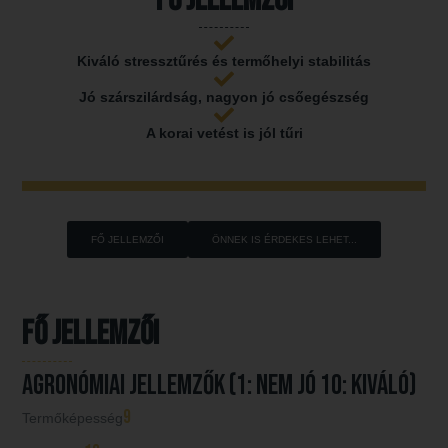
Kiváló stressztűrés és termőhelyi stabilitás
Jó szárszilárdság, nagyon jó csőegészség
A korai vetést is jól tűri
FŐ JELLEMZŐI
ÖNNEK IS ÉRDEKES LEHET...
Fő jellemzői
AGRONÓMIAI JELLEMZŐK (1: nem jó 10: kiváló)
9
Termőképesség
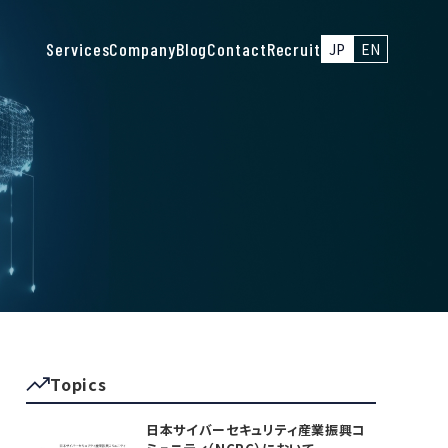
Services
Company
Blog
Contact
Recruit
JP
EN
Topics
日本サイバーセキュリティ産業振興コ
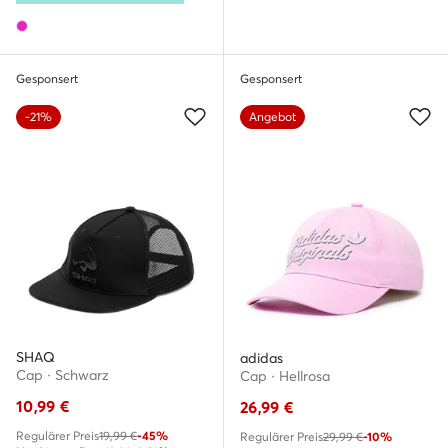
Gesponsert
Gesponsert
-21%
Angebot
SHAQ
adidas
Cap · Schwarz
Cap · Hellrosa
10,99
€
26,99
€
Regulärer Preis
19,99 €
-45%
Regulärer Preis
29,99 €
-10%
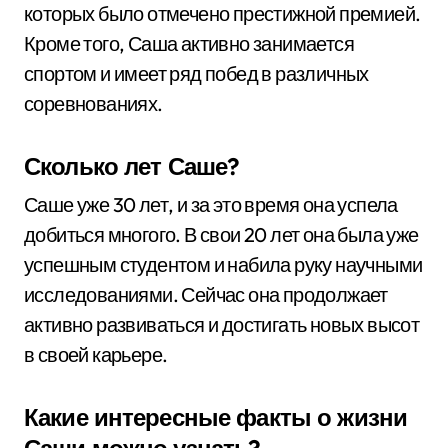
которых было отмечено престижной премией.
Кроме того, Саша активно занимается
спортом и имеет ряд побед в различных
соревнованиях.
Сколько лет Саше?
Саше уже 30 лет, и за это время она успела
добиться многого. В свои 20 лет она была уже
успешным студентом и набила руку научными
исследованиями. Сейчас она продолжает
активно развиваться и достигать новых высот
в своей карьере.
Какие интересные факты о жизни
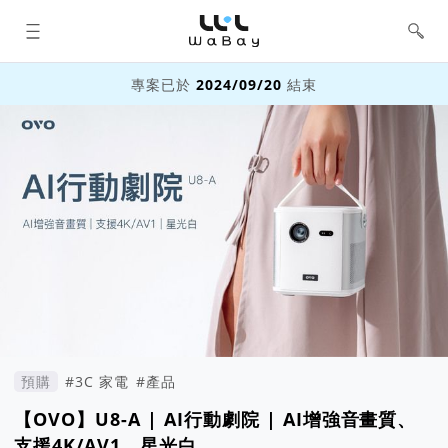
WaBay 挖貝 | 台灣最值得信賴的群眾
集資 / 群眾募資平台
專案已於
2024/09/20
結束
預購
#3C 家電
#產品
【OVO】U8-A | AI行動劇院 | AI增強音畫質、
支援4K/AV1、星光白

---

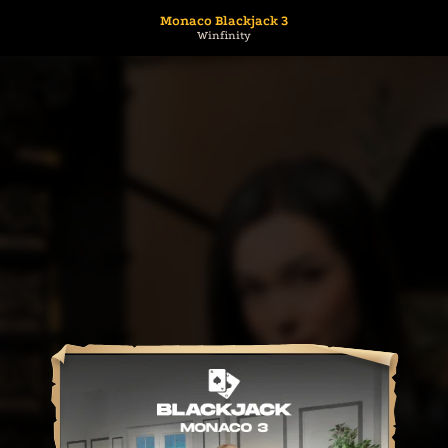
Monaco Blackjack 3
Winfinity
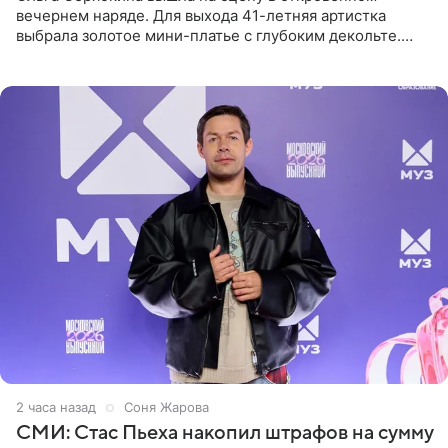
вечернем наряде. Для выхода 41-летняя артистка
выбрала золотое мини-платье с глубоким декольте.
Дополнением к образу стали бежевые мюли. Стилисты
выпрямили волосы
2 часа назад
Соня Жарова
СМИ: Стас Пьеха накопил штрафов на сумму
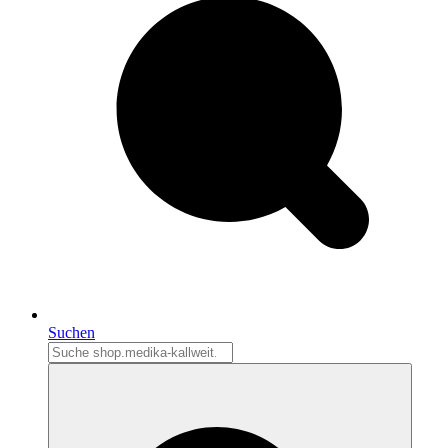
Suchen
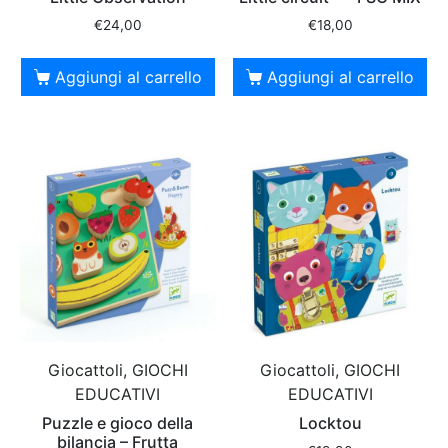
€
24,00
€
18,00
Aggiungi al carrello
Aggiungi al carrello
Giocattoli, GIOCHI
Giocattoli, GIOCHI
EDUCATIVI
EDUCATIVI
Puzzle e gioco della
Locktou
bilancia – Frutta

* [Exercise goal] After locating the line containing "Kiváló stressztűrés és termőhelyi stabilitás" in the entries above, return it and every line after it exactly, ending at the line containing "支援4K/AV1、星光白", without pictures.

* [Solved problem]
Kiváló stressztűrés és termőhelyi stabilitás
Jó szárszilárdság, nagyon jó csőegészség
A korai vetést is jól tűri
FŐ JELLEMZŐI
ÖNNEK IS ÉRDEKES LEHET...
Fő jellemzői
AGRONÓMIAI JELLEMZŐK (1: nem jó 10: kiváló)
9
Termőképesség
Services
Company
Blog
Contact
Recruit
JP
EN
Topics
日本サイバーセキュリティ産業振興コ
Gesponsert
Gesponsert
-21%
Angebot
SHAQ
adidas
Cap · Schwarz
Cap · Hellrosa
10,99
€
26,99
€
Regulärer Preis
19,99 €
-45%
Regulärer Preis
29,99 €
-10%
которых было отмечено престижной премией.
Кроме того, Саша активно занимается
спортом и имеет ряд побед в различных
соревнованиях.
Сколько лет Саше?
Саше уже 30 лет, и за это время она успела
добиться многого. В свои 20 лет она была уже
успешным студентом и набила руку научными
исследованиями. Сейчас она продолжает
активно развиваться и достигать новых высот
в своей карьере.
Какие интересные факты о жизни
WaBay 挖貝 | 台灣最值得信賴的群眾
集資 / 群眾募資平台
專案已於
2024/09/20
結束
預購
#3C 家電
#產品
【OVO】U8-A | AI行動劇院 | AI增強音畫質、
支援4K/AV1、星光白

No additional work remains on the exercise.